3 de octubre de 2023

Imagen de texto con título 10/2 Perfil de la medida electoral: Pregunta 2A. Abajo, una sección etiquetada como Medidas electorales municipales presenta la Cuestión electoral 2A del Pueblo de Telluride: Autorización para retener los ingresos del impuesto de hospedaje.

On Mondays in the run-up to the November Election, KOTO News will be covering this year’s Ballot initiatives. This week, we have a profile of Ballot Measure 2A, which addresses funds from the town’s lodging tax.

You’re likely somewhat familiar with TABOR — that’s Colorado’s taxpayer Bill of Rights. It protects the interests of taxpayers in Colorado, and has a set of rules applying to any new tax introduced in the state.

In 2021, voters in Telluride approved a new tax. They voted to end the county’s long-standing tax on hotel and vacation rental bookings and replace it with a lodging tax specific to the town of Telluride. Town clerk Tiffany Kavanaugh recalls the measure “passed in 2021, and part of TABOR requires that when we go to the voters with a new tax we have to estimate how much revenue we’ll collect in the first year.

The town put that estimate at a million dollars, and considered that number generous — it actually expected to collect somewhere closer to $700,000. Then, lodging in Telluride had a banner year, says Kavanaugh, “and we actually collected $163,598 over what was estimated, TABOR requires when we collect in excess of the estimate we have to return to the voters and ask if we could retain that.”

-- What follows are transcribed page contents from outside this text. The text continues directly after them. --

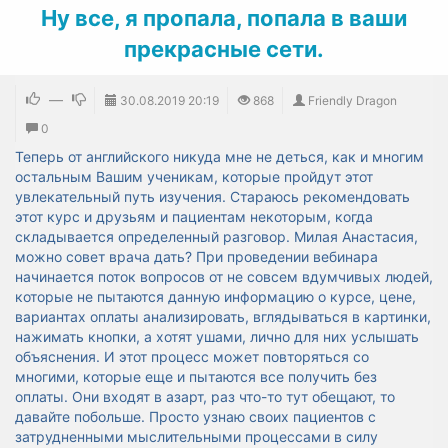
​Ну все, я пропала, попала в ваши
прекрасные сети.
—
30.08.2019
20:19
868
Friendly Dragon
0
Теперь от английского никуда мне не деться, как и многим
остальным Вашим ученикам, которые пройдут этот
увлекательный путь изучения. Стараюсь рекомендовать
этот курс и друзьям и пациентам некоторым, когда
складывается определенный разговор. Милая Анастасия,
можно совет врача дать? При проведении вебинара
начинается поток вопросов от не совсем вдумчивых людей,
которые не пытаются данную информацию о курсе, цене,
вариантах оплаты анализировать, вглядываться в картинки,
нажимать кнопки, а хотят ушами, лично для них услышать
объяснения. И этот процесс может повторяться со
многими, которые еще и пытаются все получить без
оплаты. Они входят в азарт, раз что-то тут обещают, то
давайте побольше. Просто узнаю своих пациентов с
затрудненными мыслительными процессами в силу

Here enters the new ballot measure — 2A. It asks voters if the town can keep that roughly $160,000 surplus.

Historically, the county’s lodging tax was directed towards marketing Telluride as a destination. The town lodging tax which replaced it uses that money for a more diverse set of projects, says Kavanaugh:

Instead of the sole purpose [i.e. marketing] of that lodging tax, Council was interested in using that revenue for other things like affordable housing, the wastewater treatment plant, transportation services…things like that. So that was the impetus,” says Kavanaugh.

If voters allow the town to keep the excess funds, they’ll be used for that diversity of town projects.

And, says Kavanaugh: “If voters vote ‘no,’ then we have to go back to Town Council and basically make up that revenue to the community. It’s not that we would search for the lodgers that stayed during that time and give them a refund, and it’s also not giving a $50 check to each registered voter in the Town of Telluride.

Instead, the town could perhaps lower the sales tax for a few months, until the 160,000 dollars is ‘returned’ to the community. Other communities in this situation have opened a town facility — such as town pool — free of charge for a few months.

The exact form of the reimbursement would be up to the Town Council.